There’s another way of looking at the annals of slaughter and rape that thread through the history of civilization—this civilization or any other. It is this: A record of civilization that lacks such accounts is a lie. “There is no document of civilization,” wrote Walter Benjamin, “which is not at the same time a document of barbarism.” Universities are not fallout shelters. (Once again, Kant: Dare to know!) Brutalities cry for attention. Attention to the appalling causes disturbance. Deal with it. You’re at school to be disturbed. Universities are very much in the business of trying to get you to rethink why you believe what you believe and whether you have grounds for believing it…

And on this score, it’s hard to resist the thought that overwrought charges against the trigger-happy curriculum are outgrowths of fragility, or perceptions of fragility, or of fears of fragility running amok. When students are held, or hold themselves, to be just minutes away from psychic disaster, is it because they know “real” fragility is sweeping across the land? Or has there arisen a new generational norm of fragility, against which fortifications are needed?

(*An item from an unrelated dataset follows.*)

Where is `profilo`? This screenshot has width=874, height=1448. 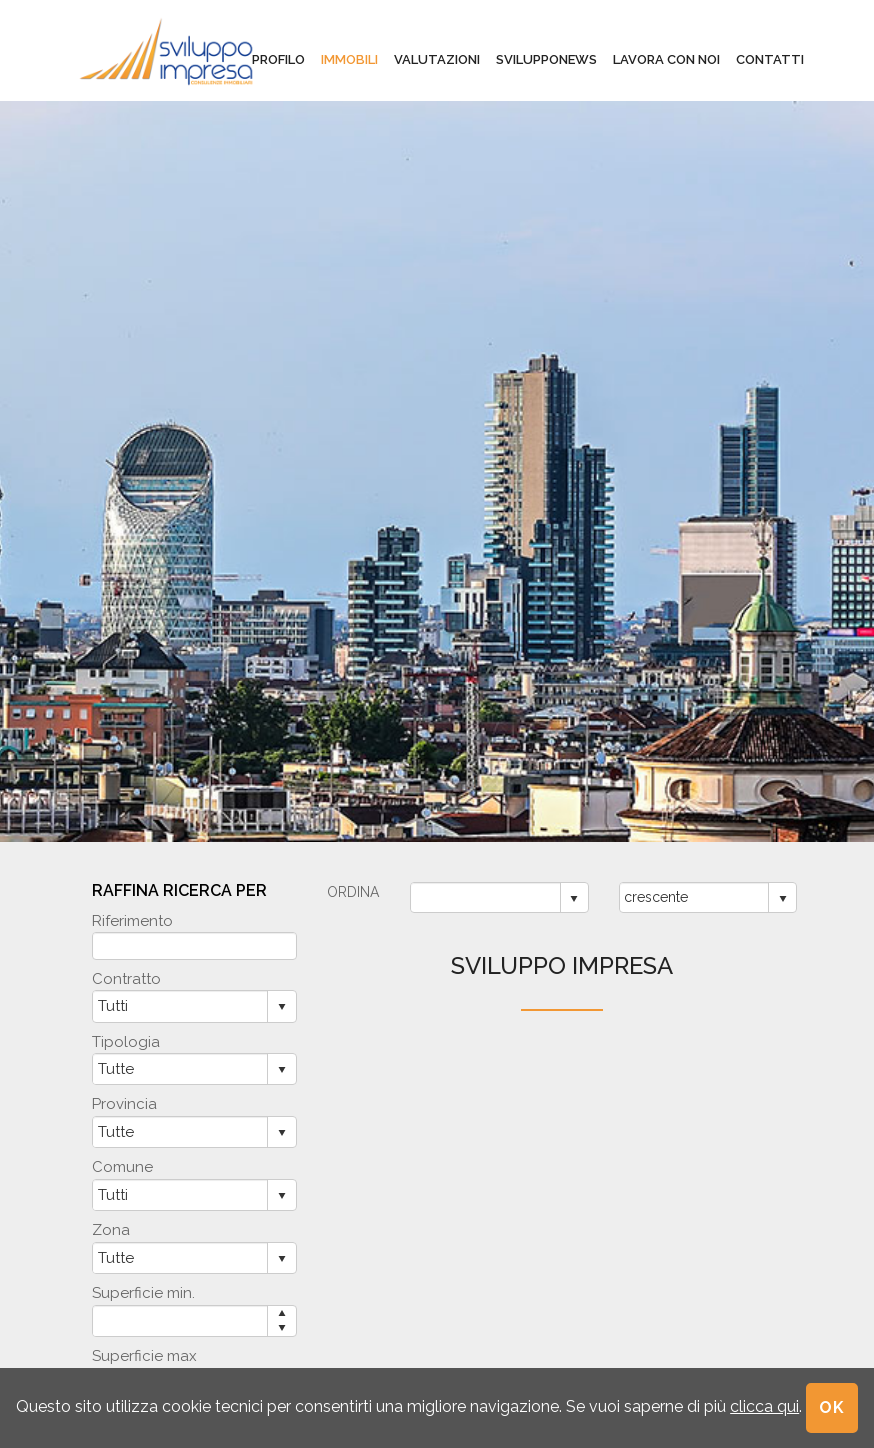 profilo is located at coordinates (278, 59).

Whatever the case, angst about fragility cuts across political lines and crosses campus borders. Shall we therefore stop talking about rape, lynching, death camps? Shall we stop reading the annals of civilization, which are, among other things, annals of slaughter? I was talking the other day to a Columbia sophomore, Tony Qian, who put the point pithily: “If you’re going to live outside Plato’s cave, you’ve got to be brave.” What ever happened to, “Ye shall know the truth, and the truth shall make ye free”? Not comfortable—free.

When the primary targets of political correctness were white, Protestant, and male, the ‘fragility factor’ rebuttal didn’t exist.

Political correctness is getting stronger, more irrational and more totalitarian. Furthermore, the teleological arc of political correctness is more and more resembling the Stalinist purges of the Communist Party in the 1930s.

Gitlin and his ilk, that is, old ‘New Left’ Party apparatchiks, are now starting to wring their hands in an increasingly harmonizing unison.